Fruit flies have caused home-grown produce to be quarantined in south Perth.

Fruit flies have caused home-grown produce to be quarantined in south Perth. Photo: Getty

A quarantine has been placed over home-grown fruit and vegetables in Perth’s south after an adult Queensland fruit fly (Qfly) was found in a suburban backyard.

The potentially destructive pest was detected after a surveillance trap was set two weeks ago in a residential area in Fremantle.

The Department of Primary Industries and Regional Development issued a quarantine area notice on Saturday, covering all non-commercial and home-grown fruit and fruiting vegetables out of Fremantle, parts of East Fremantle, North Fremantle and White Gum Valley.

Residents are being advised to not place untreated fruit or vegetables into compost, give them away or transport them outside the quarantine zone unless they have been cooked or preserved.

Quarantine officers are baiting trees and backyards near where the fly was found.

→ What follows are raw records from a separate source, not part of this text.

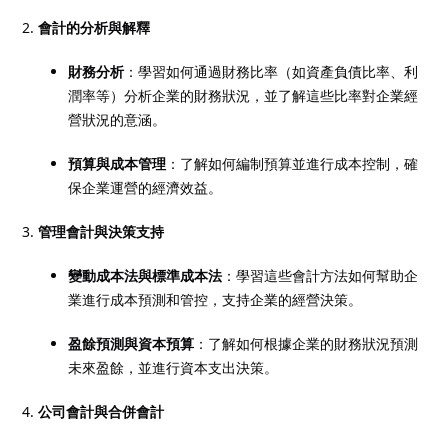
會計的分析與解釋
財務分析
：學習如何通過財務比率（如資產負債比率、利
潤率等）分析企業的財務狀況，並了解這些比率對企業經
營狀況的意涵。
預算與成本管理
：了解如何編制預算並進行成本控制，確
保企業運營的經濟效益。
管理會計與決策支持
變動成本法與標準成本法
：學習這些會計方法如何幫助企
業進行成本預測和管控，支持企業的經營決策。
盈餘預測與資本預算
：了解如何根據企業的財務狀況預測
未來盈餘，並進行資本支出決策。
公司會計與合併會計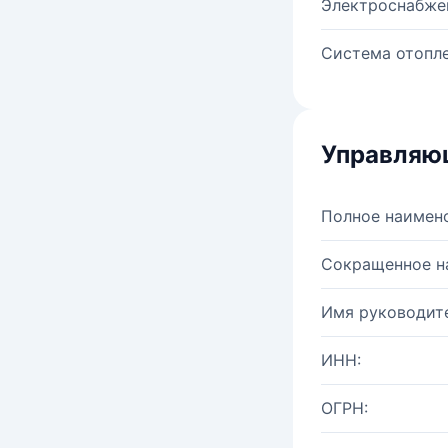
Электроснабже
Система отопле
Управляю
Полное наимен
Сокращенное н
Имя руководите
ИНН:
ОГРН: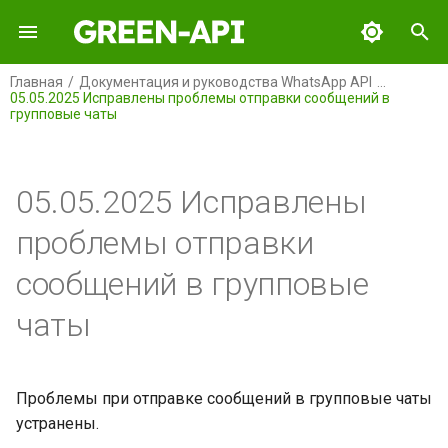
И
Главная
Документация и руководства WhatsApp API
05.05.2025 Исправлены проблемы отправки сообщений в
н
групповые чаты
GREEN-API
и
ц
GREEN-API: WABA
05.05.2025 Исправлены
и
GREEN-API: GPT
проблемы отправки
а
сообщений в групповые
GREEN-API: MAX
л
чаты
и
GREEN-API: MAX BOT API
з
GREEN-API: Marketing
а
Проблемы при отправке сообщений в групповые чаты
устранены.
ц
GREEN-API: Telegram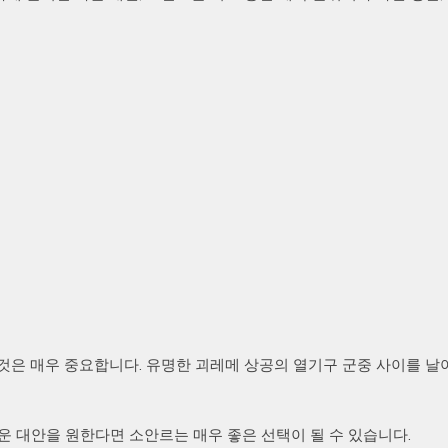
것은 매우 중요합니다. 유명한 괴레메 상공의 열기구 군중 사이를 
운 대안을 원한다면 소안르는 매우 좋은 선택이 될 수 있습니다.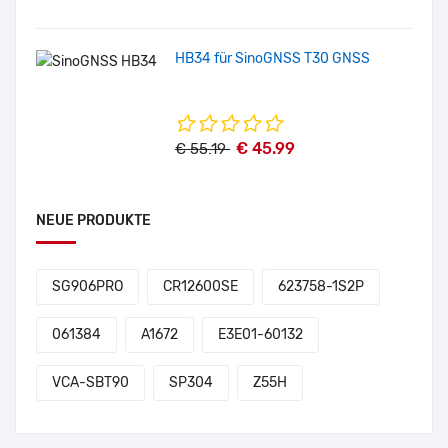
HB34 für SinoGNSS T30 GNSS
€ 45.99
€ 55.19
NEUE PRODUKTE
SG906PRO
CR12600SE
623758-1S2P
061384
A1672
E3E01-60132
VCA-SBT90
SP304
Z55H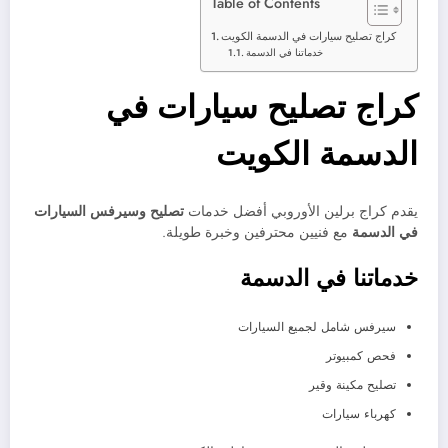
Table of Contents
كراج تصليح سيارات في الدسمة الكويت
خدماتنا في الدسمة
كراج تصليح سيارات في
الدسمة الكويت
يقدم كراج برلين الأوروبي أفضل خدمات
تصليح وسيرفس السيارات
في الدسمة
مع فنيين محترفين وخبرة طويلة.
خدماتنا في الدسمة
سيرفس شامل لجميع السيارات
فحص كمبيوتر
تصليح مكينة وقير
كهرباء سيارات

A major and serious biosecurity threat in the eastern states, Queensland fruit fly is usually seen on the undersides of leaves or on maturing fruit.

The first sign of damage is in larvae “stung” or infested fruit, when eggs are laid into the produce, causing it to rot as the larvae eat it from the inside.

The Fremantle adult female Qfly was caught in one of more than 1900 traps placed across the Perth metropolitan as an early warning against the pest.

It was last detected in WA in 2016, with three previous incursions eradicated from 1989 to 2011.